▶ **Material supplied**:
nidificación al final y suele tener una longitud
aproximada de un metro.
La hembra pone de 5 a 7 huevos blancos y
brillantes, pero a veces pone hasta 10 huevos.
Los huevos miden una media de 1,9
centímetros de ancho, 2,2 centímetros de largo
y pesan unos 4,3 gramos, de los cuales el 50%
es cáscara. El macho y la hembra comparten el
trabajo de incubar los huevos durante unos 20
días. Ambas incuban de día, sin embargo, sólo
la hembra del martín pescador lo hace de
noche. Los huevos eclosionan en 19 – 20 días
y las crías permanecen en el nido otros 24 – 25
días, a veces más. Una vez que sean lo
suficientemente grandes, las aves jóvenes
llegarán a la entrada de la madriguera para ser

---

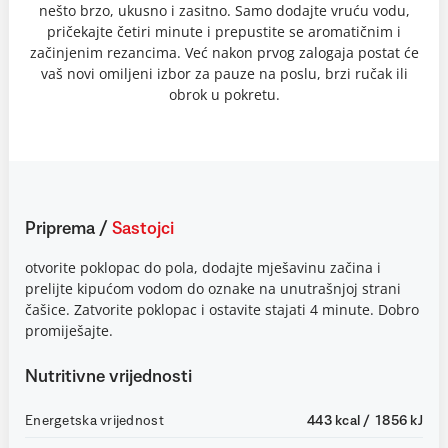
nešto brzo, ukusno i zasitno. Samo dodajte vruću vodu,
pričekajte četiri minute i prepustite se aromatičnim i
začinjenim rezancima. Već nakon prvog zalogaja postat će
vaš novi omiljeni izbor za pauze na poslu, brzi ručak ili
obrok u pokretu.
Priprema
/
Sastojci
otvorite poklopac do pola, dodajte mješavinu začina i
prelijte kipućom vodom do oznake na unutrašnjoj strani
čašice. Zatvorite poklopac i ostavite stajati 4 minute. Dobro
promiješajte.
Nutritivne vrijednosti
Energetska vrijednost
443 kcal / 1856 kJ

---

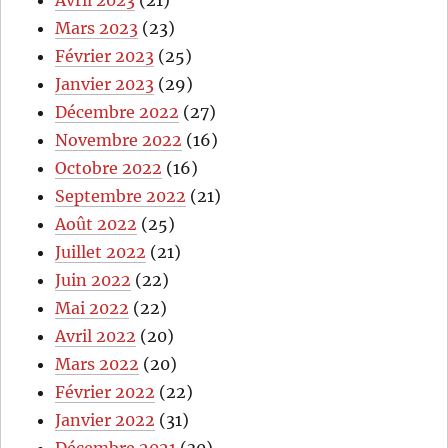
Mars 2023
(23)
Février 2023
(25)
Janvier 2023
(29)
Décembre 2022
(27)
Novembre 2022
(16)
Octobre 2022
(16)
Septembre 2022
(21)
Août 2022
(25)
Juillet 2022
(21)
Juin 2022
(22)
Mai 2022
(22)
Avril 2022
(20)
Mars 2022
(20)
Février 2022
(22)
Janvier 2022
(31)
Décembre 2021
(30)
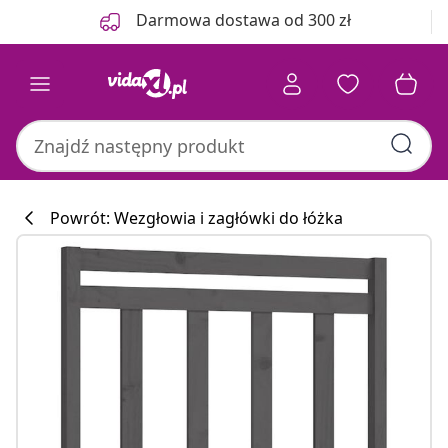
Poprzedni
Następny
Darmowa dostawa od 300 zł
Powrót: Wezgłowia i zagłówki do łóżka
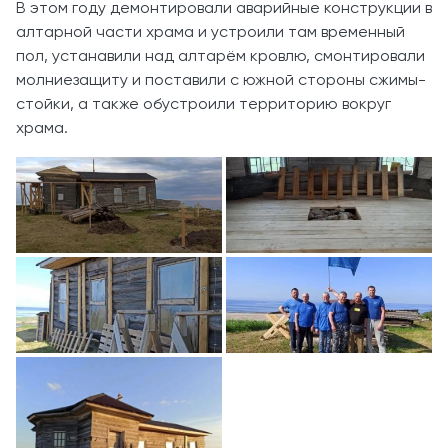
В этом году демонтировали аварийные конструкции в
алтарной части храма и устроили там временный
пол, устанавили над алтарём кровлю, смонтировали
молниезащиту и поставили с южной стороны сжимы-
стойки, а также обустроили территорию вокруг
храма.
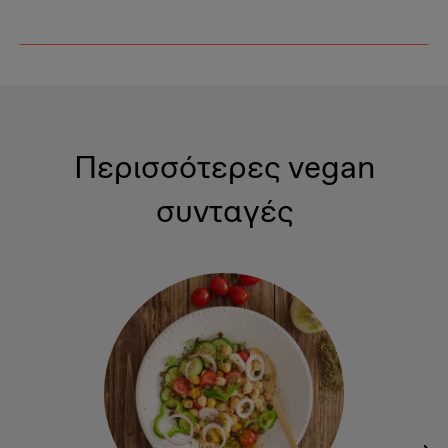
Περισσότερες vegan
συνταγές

▶ **Requirement**: With the pictures removed from your copy, retype the lines above from the one that contains "Janvier 2023" through the one that contains "алтарной части храма и устроили там временный", exactly.

▶ **Answer box**:
Janvier 2023
(29)
Décembre 2022
(27)
Novembre 2022
(16)
Octobre 2022
(16)
Septembre 2022
(21)
Août 2022
(25)
Juillet 2022
(21)
Juin 2022
(22)
Mai 2022
(22)
Avril 2022
(20)
Mars 2022
(20)
Février 2022
(22)
Janvier 2022
(31)
Décembre 2021
(30)
Poprzedni
Następny
Darmowa dostawa od 300 zł
Powrót: Wezgłowia i zagłówki do łóżka
В этом году демонтировали аварийные конструкции в
алтарной части храма и устроили там временный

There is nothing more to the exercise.